--- DATA EXCERPTS ---

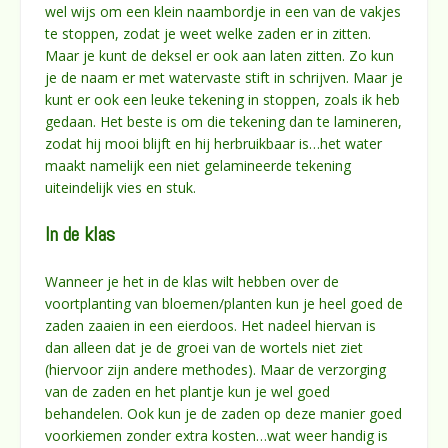
wel wijs om een klein naambordje in een van de vakjes
te stoppen, zodat je weet welke zaden er in zitten.
Maar je kunt de deksel er ook aan laten zitten. Zo kun
je de naam er met watervaste stift in schrijven. Maar je
kunt er ook een leuke tekening in stoppen, zoals ik heb
gedaan. Het beste is om die tekening dan te lamineren,
zodat hij mooi blijft en hij herbruikbaar is…het water
maakt namelijk een niet gelamineerde tekening
uiteindelijk vies en stuk.
In de klas
Wanneer je het in de klas wilt hebben over de
voortplanting van bloemen/planten kun je heel goed de
zaden zaaien in een eierdoos. Het nadeel hiervan is
dan alleen dat je de groei van de wortels niet ziet
(hiervoor zijn andere methodes). Maar de verzorging
van de zaden en het plantje kun je wel goed
behandelen. Ook kun je de zaden op deze manier goed
voorkiemen zonder extra kosten…wat weer handig is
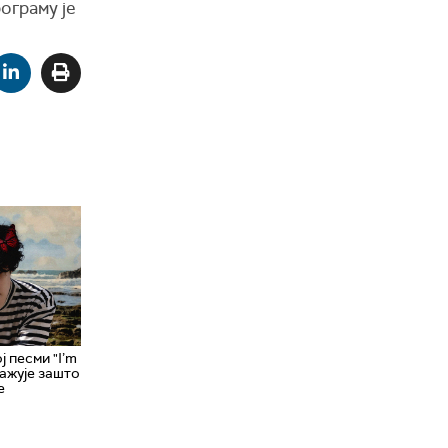
ограму је
ј песми "I’m
ажује зашто
е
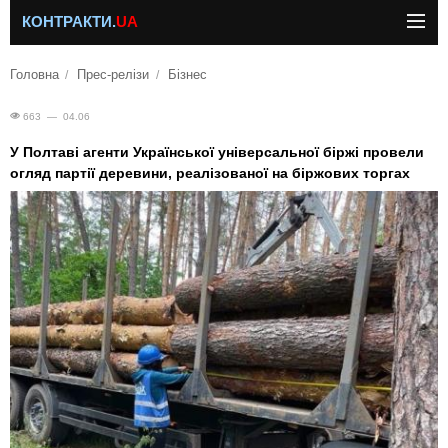
КОНТРАКТИ.
UA
Головна
Прес-релізи
Бізнес
663 — 04.06
У Полтаві агенти Української універсальної біржі провели
огляд партії деревини, реалізованої на біржових торгах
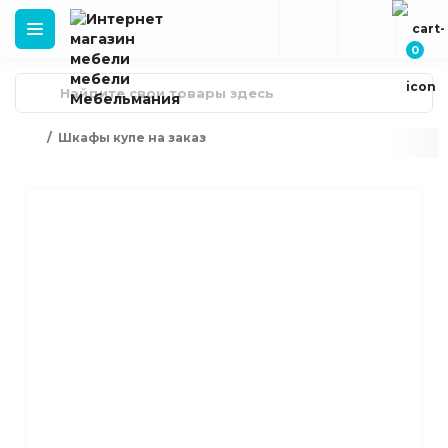
0
Шкафы купе на заказ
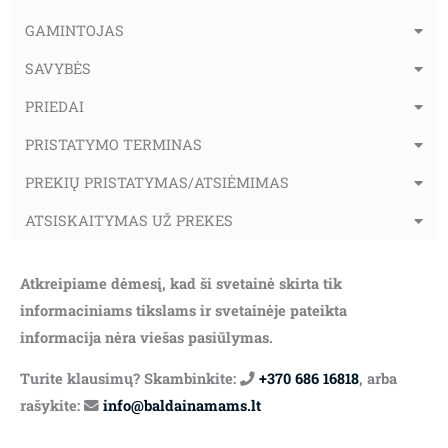
GAMINTOJAS
SAVYBĖS
PRIEDAI
PRISTATYMO TERMINAS
PREKIŲ PRISTATYMAS/ATSIĖMIMAS
ATSISKAITYMAS UŽ PREKES
Atkreipiame dėmesį, kad ši svetainė skirta tik
informaciniams tikslams ir svetainėje pateikta
informacija nėra viešas pasiūlymas.
Turite klausimų? Skambinkite:
+370 686 16818
, arba
rašykite:
info@baldainamams.lt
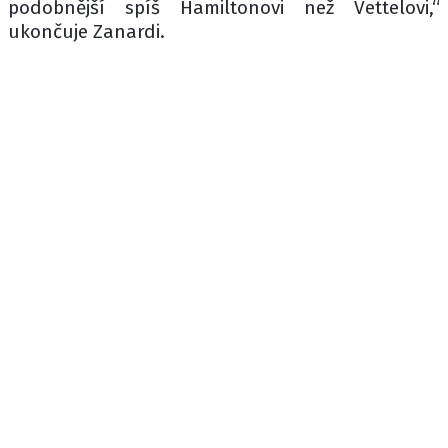
podobnější spíš Hamiltonovi než Vettelovi,“
ukončuje Zanardi.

---

WORK ORDER -
All of the records need repeating exactly, except for the pictures.

PROBLEM SOLUTION -
wel wijs om een klein naambordje in een van de vakjes
te stoppen, zodat je weet welke zaden er in zitten.
Maar je kunt de deksel er ook aan laten zitten. Zo kun
je de naam er met watervaste stift in schrijven. Maar je
kunt er ook een leuke tekening in stoppen, zoals ik heb
gedaan. Het beste is om die tekening dan te lamineren,
zodat hij mooi blijft en hij herbruikbaar is…het water
maakt namelijk een niet gelamineerde tekening
uiteindelijk vies en stuk.
In de klas
Wanneer je het in de klas wilt hebben over de
voortplanting van bloemen/planten kun je heel goed de
zaden zaaien in een eierdoos. Het nadeel hiervan is
dan alleen dat je de groei van de wortels niet ziet
(hiervoor zijn andere methodes). Maar de verzorging
van de zaden en het plantje kun je wel goed
behandelen. Ook kun je de zaden op deze manier goed
voorkiemen zonder extra kosten…wat weer handig is
ограму је
ј песми "I’m
ажује зашто
е
КОНТРАКТИ.
UA
Головна
Прес-релізи
Бізнес
663 — 04.06
У Полтаві агенти Української універсальної біржі провели
огляд партії деревини, реалізованої на біржових торгах
0
Шкафы купе на заказ
GAMINTOJAS
SAVYBĖS
PRIEDAI
PRISTATYMO TERMINAS
PREKIŲ PRISTATYMAS/ATSIĖMIMAS
ATSISKAITYMAS UŽ PREKES
Atkreipiame dėmesį, kad ši svetainė skirta tik
informaciniams tikslams ir svetainėje pateikta
informacija nėra viešas pasiūlymas.
Turite klausimų? Skambinkite:
+370 686 16818
, arba
rašykite:
info@baldainamams.lt
podobnější spíš Hamiltonovi než Vettelovi,“
ukončuje Zanardi.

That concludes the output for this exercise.